I can also remember with alarming accuracy so many of the words other people have spoken to me- words that stung, words that healed, words that lifted. I’ve fallen victim to the damning weight of well-intended words from the mouths of people who truly wanted to help me, to offer wisdom, but forgot that our calling is to speak love before correction. I’ve rested in the confidence placed in me by a few well spoken words of encouragement, and been shaped by guidance offered gracefully and with carefully chosen words. There are words that were thrown at me thoughtlessly that still echo in my head whenever I face certain situations, and words that were given to me intentionally that I cling to when I need to be reassured. I can map my life in words.

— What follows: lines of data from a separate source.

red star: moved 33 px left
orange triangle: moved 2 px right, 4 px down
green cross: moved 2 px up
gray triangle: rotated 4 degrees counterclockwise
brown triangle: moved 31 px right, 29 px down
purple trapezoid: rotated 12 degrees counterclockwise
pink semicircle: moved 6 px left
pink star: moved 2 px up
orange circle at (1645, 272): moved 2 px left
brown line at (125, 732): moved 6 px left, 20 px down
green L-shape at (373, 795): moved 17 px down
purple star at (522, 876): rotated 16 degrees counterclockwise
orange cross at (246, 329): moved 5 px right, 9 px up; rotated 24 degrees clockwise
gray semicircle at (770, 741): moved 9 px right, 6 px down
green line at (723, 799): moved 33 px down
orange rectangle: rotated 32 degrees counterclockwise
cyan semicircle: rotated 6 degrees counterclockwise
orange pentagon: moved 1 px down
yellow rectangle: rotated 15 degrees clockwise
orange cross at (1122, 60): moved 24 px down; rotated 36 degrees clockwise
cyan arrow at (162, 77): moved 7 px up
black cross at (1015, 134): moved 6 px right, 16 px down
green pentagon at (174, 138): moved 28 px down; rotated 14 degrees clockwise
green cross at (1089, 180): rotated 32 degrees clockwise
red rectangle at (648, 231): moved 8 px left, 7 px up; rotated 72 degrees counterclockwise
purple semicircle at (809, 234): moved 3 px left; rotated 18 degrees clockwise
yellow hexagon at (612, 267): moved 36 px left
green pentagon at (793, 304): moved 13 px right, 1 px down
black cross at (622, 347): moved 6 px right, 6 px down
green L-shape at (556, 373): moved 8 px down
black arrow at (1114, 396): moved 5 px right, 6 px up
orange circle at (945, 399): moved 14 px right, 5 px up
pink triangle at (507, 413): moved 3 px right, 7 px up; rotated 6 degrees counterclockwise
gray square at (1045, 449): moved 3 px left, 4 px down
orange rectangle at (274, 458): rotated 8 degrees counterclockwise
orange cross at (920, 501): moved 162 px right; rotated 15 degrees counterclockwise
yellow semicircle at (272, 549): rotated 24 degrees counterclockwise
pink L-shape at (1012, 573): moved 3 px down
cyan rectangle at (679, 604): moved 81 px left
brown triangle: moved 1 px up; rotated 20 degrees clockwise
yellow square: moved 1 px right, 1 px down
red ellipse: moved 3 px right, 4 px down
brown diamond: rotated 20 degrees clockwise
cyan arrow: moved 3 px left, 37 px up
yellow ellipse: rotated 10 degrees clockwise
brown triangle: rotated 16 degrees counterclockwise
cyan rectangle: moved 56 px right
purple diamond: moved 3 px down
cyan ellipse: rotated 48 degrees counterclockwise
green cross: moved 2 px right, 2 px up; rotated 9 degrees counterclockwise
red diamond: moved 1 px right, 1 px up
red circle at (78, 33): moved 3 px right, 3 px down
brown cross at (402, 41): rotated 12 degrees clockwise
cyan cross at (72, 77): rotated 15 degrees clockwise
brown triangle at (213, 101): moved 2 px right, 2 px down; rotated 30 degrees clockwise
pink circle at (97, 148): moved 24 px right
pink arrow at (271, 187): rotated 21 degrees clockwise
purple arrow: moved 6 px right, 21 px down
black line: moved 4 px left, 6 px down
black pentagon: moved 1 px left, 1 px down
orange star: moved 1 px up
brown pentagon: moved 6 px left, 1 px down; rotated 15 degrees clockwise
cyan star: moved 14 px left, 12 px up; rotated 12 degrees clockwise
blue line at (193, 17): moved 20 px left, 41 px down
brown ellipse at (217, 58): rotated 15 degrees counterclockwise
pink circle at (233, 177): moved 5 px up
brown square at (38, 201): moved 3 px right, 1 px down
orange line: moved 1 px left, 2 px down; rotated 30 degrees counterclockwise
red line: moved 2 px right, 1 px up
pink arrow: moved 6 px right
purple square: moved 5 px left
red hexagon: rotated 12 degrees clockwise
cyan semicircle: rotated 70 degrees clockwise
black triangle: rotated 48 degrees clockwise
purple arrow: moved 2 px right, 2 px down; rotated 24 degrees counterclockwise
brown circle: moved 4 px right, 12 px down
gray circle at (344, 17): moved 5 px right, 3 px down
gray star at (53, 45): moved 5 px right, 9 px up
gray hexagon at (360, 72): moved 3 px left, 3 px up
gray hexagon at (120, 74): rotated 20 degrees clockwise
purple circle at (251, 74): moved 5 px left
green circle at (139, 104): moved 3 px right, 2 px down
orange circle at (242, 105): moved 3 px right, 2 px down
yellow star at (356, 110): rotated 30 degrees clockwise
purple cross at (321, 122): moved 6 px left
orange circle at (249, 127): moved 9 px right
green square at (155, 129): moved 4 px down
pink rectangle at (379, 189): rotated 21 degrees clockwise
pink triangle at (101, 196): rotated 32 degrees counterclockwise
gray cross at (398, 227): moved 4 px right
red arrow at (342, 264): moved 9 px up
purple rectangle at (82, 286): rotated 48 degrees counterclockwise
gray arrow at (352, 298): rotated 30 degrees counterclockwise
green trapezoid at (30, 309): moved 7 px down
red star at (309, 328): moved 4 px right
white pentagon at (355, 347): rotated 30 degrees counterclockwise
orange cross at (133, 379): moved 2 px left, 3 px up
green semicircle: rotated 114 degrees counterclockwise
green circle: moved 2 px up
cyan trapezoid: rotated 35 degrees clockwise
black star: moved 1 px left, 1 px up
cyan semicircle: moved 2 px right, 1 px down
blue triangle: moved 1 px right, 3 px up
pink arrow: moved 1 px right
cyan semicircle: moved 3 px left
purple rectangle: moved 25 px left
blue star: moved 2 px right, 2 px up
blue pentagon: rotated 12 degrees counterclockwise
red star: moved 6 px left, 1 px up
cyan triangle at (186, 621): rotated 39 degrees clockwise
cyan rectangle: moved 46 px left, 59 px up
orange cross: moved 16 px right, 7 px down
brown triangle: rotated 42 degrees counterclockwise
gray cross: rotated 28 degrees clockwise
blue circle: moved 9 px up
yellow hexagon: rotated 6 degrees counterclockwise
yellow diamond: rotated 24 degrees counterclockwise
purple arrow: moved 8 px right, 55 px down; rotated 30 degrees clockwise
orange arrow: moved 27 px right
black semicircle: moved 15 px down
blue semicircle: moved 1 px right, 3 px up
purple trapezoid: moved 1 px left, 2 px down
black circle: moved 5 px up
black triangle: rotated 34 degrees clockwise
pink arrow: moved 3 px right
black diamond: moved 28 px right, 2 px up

Words are powerful. I think we owe it to each other to remember that power, to acknowledge the responsibility we have, to choose our words carefully and know when to speak them. In truth, I have very little of value to say – my experiences are limited, and viewed through my own tainted lenses and obnoxious biases, and I am often wrong and I am often afraid. But I have a big God, full of flawless words, who every now and then will give me the opportunity to speak, the words to use, and the confidence to say them. My understanding is, well, lame, but His is perfect. I’m a selfish kid, and what I see when I look at you is often as much about me as it is about you, but what He sees is someone loved. If I can speak with any small bit of that love, if I can be a vessel for words that will encourage, will build, will strengthen, or challenge through love, then I hope I have the emotional wherewithal to say them.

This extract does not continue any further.